Find yes moments within your school day, within your structure.
Childcare advocate and educator Dawn Fry says, “Giving choices is important, because making choices cultivates individuality and self-reliance. Only while making choices can children exercise their human faculties of perception, judgment, discriminative feeling, mental activity and even moral preference. When you offer choices, you are honoring the child's needs and innocence, which ultimately helps them develop self-confidence and build their self-esteem.”
Many teachers implement classroom management techniques such as marbles in a jar or point systems, which often result in the children earning time to make a free choice. They also rule out those who deserve that time. The question is, don’t all children deserve time to make choices? If we take that away from them, how will they become the change we wish to see?

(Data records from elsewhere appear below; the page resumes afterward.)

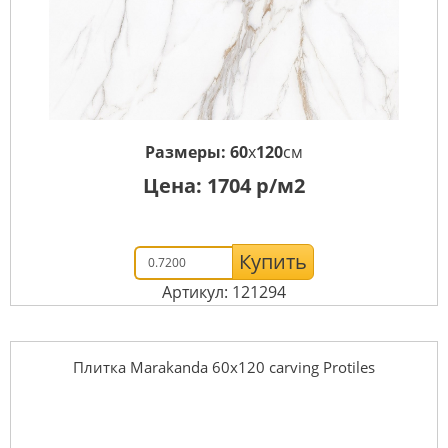
Размеры:
60
x
120
см
Цена:
1704
р/м2
Купить
Артикул: 121294
Плитка Marakanda 60х120 carving Protiles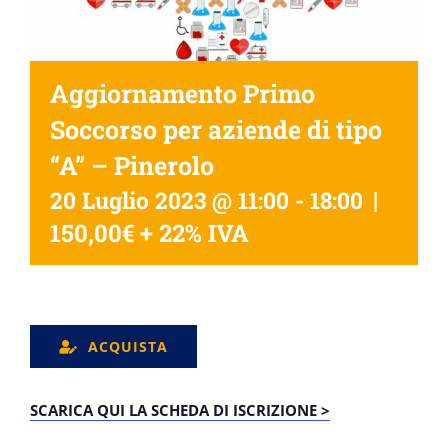
Aggiornamento Primo
Soccorso per aziende di tipo
“A” – Pinerolo
|
20 Luglio 2023 @ 11:00
-
18:00
150,00€ + 22% IVA
ACQUISTA
SCARICA QUI LA SCHEDA DI ISCRIZIONE >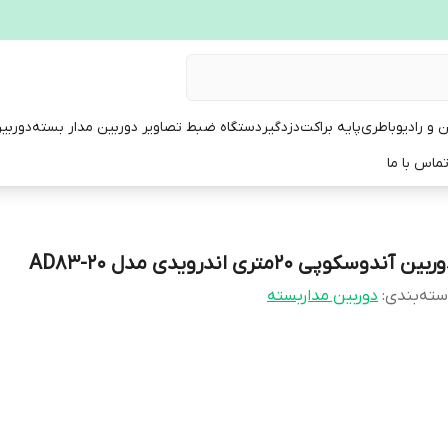
ن و رادیو
باطری
پایه براکت
دزدگیر
دستگاه ضبط تصاویر دوربین مدار بسته
دوربی
ماس با ما
بین آندوسکوپی 20متری اندرویدی مدل AD83-20
ته‌بندی
:
دوربین مداربسته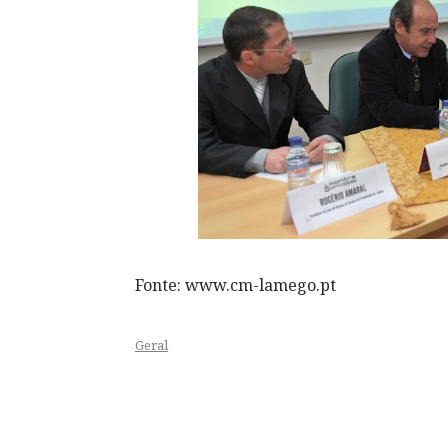
Fonte: www.cm-lamego.pt
Geral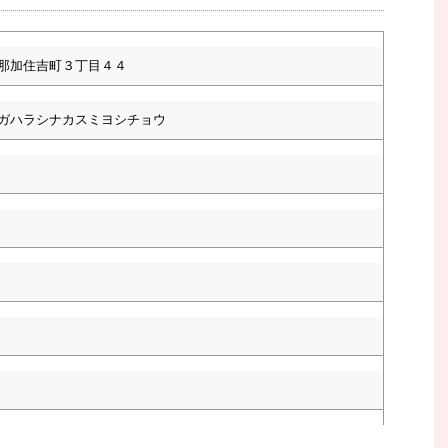
那加住吉町３丁目４４
ガハラシナカスミヨシチョウ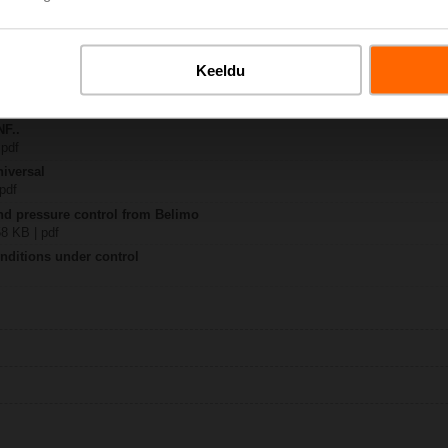
A-VST
| 1835 KB | pdf
Keeldu
y – NF24A-VST
307 KB | pdf
NF..
 pdf
niversal
 pdf
nd pressure control from Belimo
58 KB | pdf
onditions under control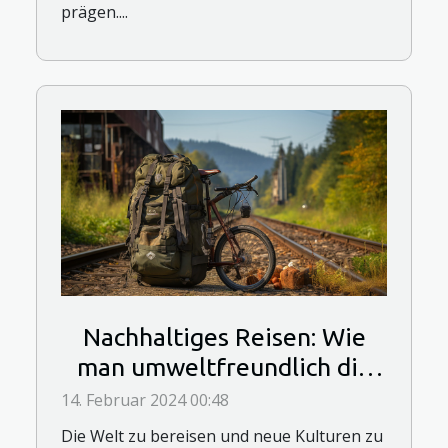
prägen....
Nachhaltiges Reisen: Wie
man umweltfreundlich die
Welt erkunden kann
14. Februar 2024 00:48
Die Welt zu bereisen und neue Kulturen zu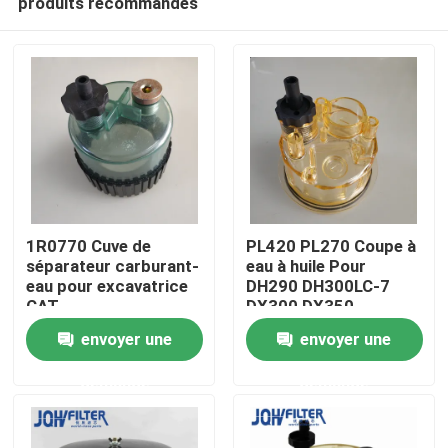
produits recommandés
1R0770 Cuve de
PL420 PL270 Coupe à
séparateur carburant-
eau à huile Pour
eau pour excavatrice
DH290 DH300LC-7
CAT
DX300 DX350
À la maison
Séparateur huile-eau
envoyer une
envoyer une
Produits
demande
demande
vidéo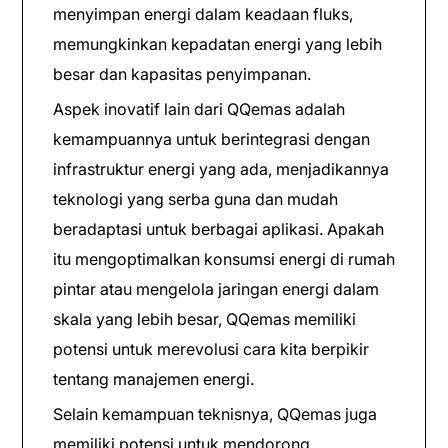
menyimpan energi dalam keadaan fluks,
memungkinkan kepadatan energi yang lebih
besar dan kapasitas penyimpanan.
Aspek inovatif lain dari QQemas adalah
kemampuannya untuk berintegrasi dengan
infrastruktur energi yang ada, menjadikannya
teknologi yang serba guna dan mudah
beradaptasi untuk berbagai aplikasi. Apakah
itu mengoptimalkan konsumsi energi di rumah
pintar atau mengelola jaringan energi dalam
skala yang lebih besar, QQemas memiliki
potensi untuk merevolusi cara kita berpikir
tentang manajemen energi.
Selain kemampuan teknisnya, QQemas juga
memiliki potensi untuk mendorong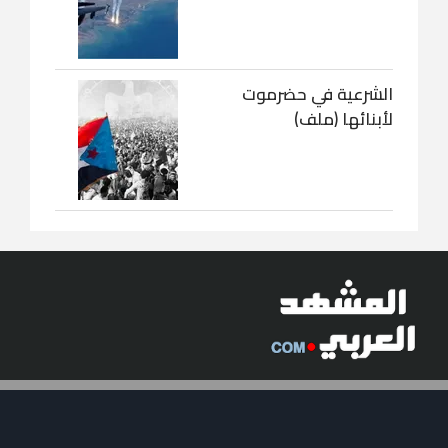
الشرعية في حضرموت
لأبنائها (ملف)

It all comes down to philosophy. That there are things you ‘need to’ do, points in your curriculum that you need to get to, things they ‘need’ to know by the time you get finished with them. Of course, that curriculum is mandated by the government, but for anyone who has spent any time in the classroom, we know there are many ways of teaching any stated goal within any curriculum. If we can provide children with choice and autonomy in their learning, they will become more confident and actually retain the information more and better.